**The problem:** Print the lines that run from the line with "در پیشانی ساختمان" to the line with "که راه اصلی باغ از جلو آن آغاز می شود .", keeping both end lines, exactly as they appear in the entries below, and nothing else.
==== Records to process
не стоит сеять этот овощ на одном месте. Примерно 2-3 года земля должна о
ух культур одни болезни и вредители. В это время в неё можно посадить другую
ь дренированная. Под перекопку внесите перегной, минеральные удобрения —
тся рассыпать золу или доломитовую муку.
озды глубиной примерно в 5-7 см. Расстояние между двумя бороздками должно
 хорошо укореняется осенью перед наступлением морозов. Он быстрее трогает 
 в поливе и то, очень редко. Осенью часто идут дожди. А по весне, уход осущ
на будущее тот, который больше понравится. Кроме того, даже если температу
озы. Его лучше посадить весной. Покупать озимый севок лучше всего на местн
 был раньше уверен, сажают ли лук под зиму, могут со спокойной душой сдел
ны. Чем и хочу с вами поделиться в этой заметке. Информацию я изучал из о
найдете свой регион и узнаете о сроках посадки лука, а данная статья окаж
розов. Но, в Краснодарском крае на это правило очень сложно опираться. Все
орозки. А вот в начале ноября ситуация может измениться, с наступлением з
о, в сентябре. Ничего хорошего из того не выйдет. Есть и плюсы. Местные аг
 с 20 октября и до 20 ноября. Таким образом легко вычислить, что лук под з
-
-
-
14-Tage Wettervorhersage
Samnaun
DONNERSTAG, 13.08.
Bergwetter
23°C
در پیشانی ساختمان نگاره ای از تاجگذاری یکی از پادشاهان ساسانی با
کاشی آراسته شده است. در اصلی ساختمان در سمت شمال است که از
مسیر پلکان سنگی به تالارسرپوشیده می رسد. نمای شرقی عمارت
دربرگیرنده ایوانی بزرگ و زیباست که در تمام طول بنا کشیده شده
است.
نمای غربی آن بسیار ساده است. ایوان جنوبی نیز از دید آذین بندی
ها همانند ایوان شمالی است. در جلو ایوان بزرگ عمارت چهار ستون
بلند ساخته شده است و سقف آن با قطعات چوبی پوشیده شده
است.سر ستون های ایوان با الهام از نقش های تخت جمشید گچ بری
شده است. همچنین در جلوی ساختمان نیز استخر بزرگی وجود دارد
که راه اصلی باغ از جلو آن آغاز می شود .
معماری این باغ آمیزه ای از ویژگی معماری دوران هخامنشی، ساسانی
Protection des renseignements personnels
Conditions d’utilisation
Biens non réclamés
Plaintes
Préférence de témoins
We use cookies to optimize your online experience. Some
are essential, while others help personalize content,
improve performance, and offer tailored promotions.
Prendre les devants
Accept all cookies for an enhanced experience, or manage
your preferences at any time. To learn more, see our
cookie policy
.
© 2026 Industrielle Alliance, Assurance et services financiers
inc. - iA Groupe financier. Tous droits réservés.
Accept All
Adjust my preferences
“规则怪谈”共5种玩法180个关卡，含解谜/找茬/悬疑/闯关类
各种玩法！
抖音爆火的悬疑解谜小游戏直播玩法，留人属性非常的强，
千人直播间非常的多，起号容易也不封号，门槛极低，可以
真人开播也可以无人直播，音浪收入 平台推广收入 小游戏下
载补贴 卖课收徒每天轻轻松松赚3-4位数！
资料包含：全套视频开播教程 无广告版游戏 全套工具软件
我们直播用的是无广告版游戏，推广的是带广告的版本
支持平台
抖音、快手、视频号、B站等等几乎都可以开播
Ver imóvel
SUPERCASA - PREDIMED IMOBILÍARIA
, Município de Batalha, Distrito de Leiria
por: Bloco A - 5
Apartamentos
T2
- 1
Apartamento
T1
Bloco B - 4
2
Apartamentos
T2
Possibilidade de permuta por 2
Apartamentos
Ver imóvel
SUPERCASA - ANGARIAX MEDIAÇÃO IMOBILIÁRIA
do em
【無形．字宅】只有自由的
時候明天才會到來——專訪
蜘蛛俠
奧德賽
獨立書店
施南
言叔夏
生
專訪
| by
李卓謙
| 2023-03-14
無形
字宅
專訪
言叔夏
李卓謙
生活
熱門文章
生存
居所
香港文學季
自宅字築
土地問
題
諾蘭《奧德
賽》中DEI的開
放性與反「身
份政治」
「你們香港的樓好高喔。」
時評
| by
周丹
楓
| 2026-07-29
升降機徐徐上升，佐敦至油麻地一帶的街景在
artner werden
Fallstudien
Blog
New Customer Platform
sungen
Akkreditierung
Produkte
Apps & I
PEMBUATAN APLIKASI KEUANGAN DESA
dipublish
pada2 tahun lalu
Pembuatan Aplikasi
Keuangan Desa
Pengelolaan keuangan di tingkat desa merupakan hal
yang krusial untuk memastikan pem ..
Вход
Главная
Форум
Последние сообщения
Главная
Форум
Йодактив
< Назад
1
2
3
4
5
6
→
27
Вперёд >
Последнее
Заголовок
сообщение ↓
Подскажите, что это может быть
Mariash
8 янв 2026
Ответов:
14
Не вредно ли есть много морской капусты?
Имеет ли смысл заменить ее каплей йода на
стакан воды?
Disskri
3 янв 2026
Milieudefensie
========
**Task response:**
در پیشانی ساختمان نگاره ای از تاجگذاری یکی از پادشاهان ساسانی با
کاشی آراسته شده است. در اصلی ساختمان در سمت شمال است که از
مسیر پلکان سنگی به تالارسرپوشیده می رسد. نمای شرقی عمارت
دربرگیرنده ایوانی بزرگ و زیباست که در تمام طول بنا کشیده شده
است.
نمای غربی آن بسیار ساده است. ایوان جنوبی نیز از دید آذین بندی
ها همانند ایوان شمالی است. در جلو ایوان بزرگ عمارت چهار ستون
بلند ساخته شده است و سقف آن با قطعات چوبی پوشیده شده
است.سر ستون های ایوان با الهام از نقش های تخت جمشید گچ بری
شده است. همچنین در جلوی ساختمان نیز استخر بزرگی وجود دارد
که راه اصلی باغ از جلو آن آغاز می شود .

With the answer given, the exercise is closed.